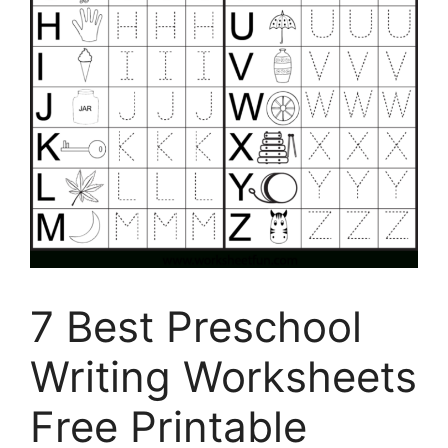
7 Best Preschool
Writing Worksheets
Free Printable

==================================================

### YOUR GOAL:
Could you repeat all of the data exactly, minus the pictures?

### RESPONSE TO THE EXERCISE:
7 Best Preschool
Writing Worksheets
Free Printable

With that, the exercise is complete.